Swarms were reported being collected from Karori to Pukerua Bay. One member reported a nucleus being robbed out following the return of wets to hives.

Frank reminded members to ease extraction, supers should be maintained at 30 degrees C. or stacked over a 60 watt bulb (with newspaper on an excluder above the bulb to prevent wax melt and to disperse the heat to the edges of the supers).

Members reported honey flow continuing with lacebark and koromiko currently flowering.

Frank suggested minimum production for suburban areas should be 10kg for 3/4 supers and 15kg for full depth. Richard Hatfield reported a record 12 3/4 supers from one hive.

Southern North Island branch Field Day was scheduled to be held at Pinehaven School on 14 March. As Wellington B/K Assoc was a co-host members were welcome and encouraged to attend.
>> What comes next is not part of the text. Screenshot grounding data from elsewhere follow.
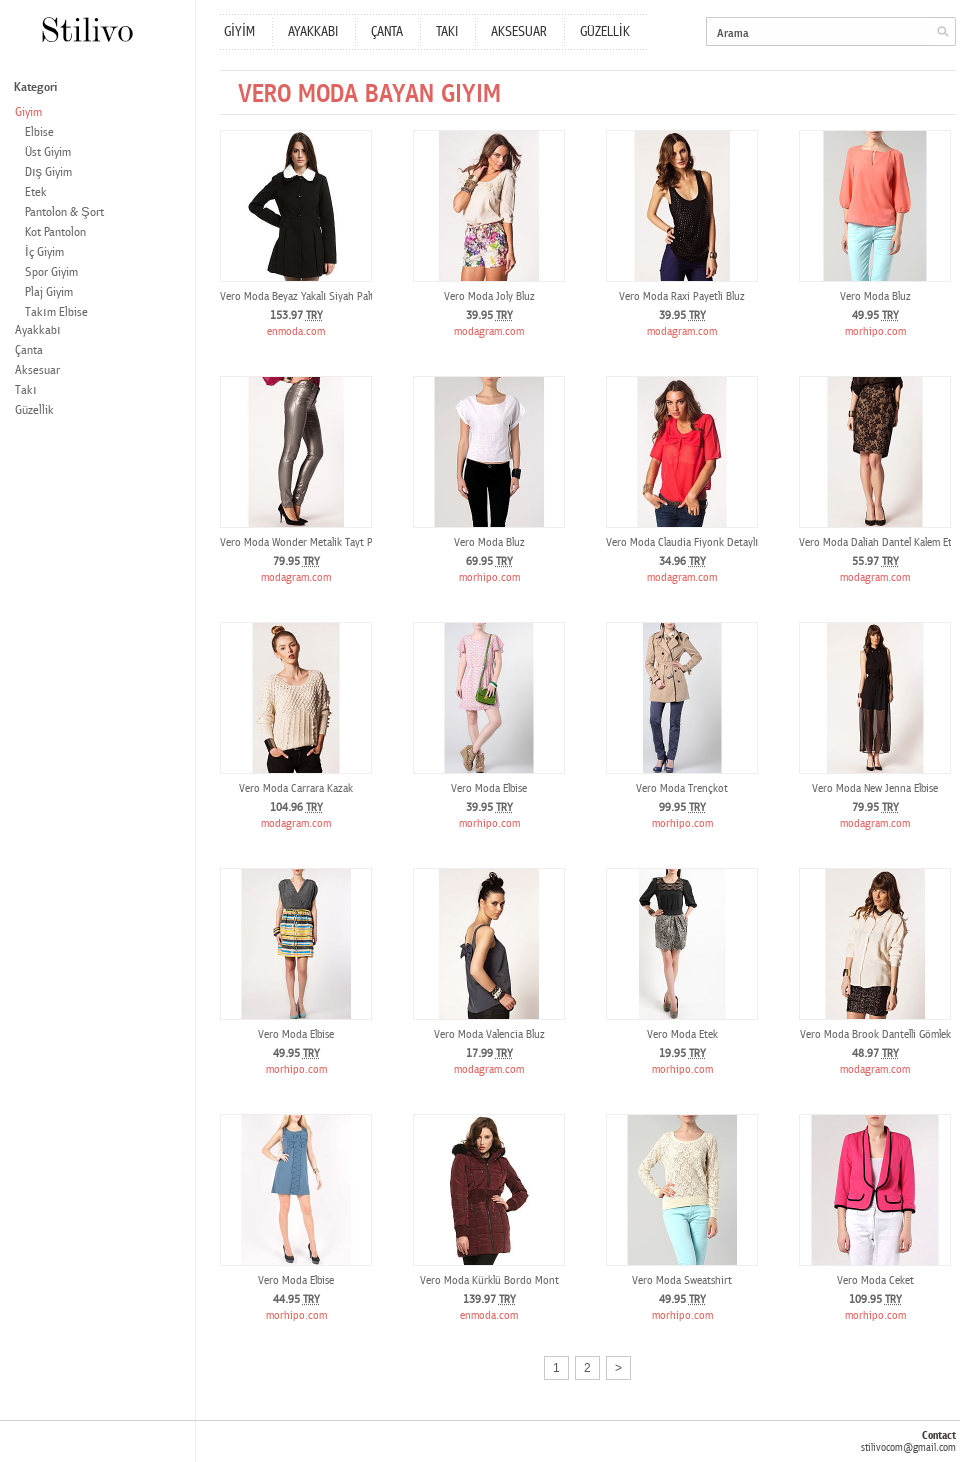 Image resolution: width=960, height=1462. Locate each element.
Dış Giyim (48, 172)
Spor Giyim (51, 272)
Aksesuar (37, 370)
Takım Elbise (56, 312)
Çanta (29, 350)
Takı (26, 390)
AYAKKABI (313, 32)
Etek (36, 192)
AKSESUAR (519, 32)
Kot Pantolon (55, 232)
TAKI (447, 32)
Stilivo (86, 29)
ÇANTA (387, 32)
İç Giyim (44, 252)
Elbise (39, 132)
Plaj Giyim (49, 292)
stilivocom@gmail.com (908, 1447)
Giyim (28, 112)
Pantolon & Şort (64, 212)
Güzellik (34, 410)
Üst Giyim (48, 152)
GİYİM (239, 32)
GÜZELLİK (605, 32)
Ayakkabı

Planned topics and demonstrations included: disease recognition, finding queens & requeening, queen rearing, honey harvesting, and a DSIR speaker on pollen.

Other issues discussed: Top supering vs bottom supering (bottom supering recommended), pollen gathering & removal from old dark frames, bee nutrition, current autumn consolidation process by bees to transfer honey from outer, upper frames to inner, lower frames, extraction of uncapped frames (after first checking by shaking), danger of harvesting honey from swarms, requeening of swarms to remove undesirable genetic qualities, disadvantages of emergency queens, variation of success from commercial propolis mats (cheap and disposable mats can be made from thick polythene with punched holes), storage of unused supers using PDB crystals to control wax moth vs draughty outside areas, use of chemicals in NZ (Terramyacin not allowed in NZ for AFB & EFB control).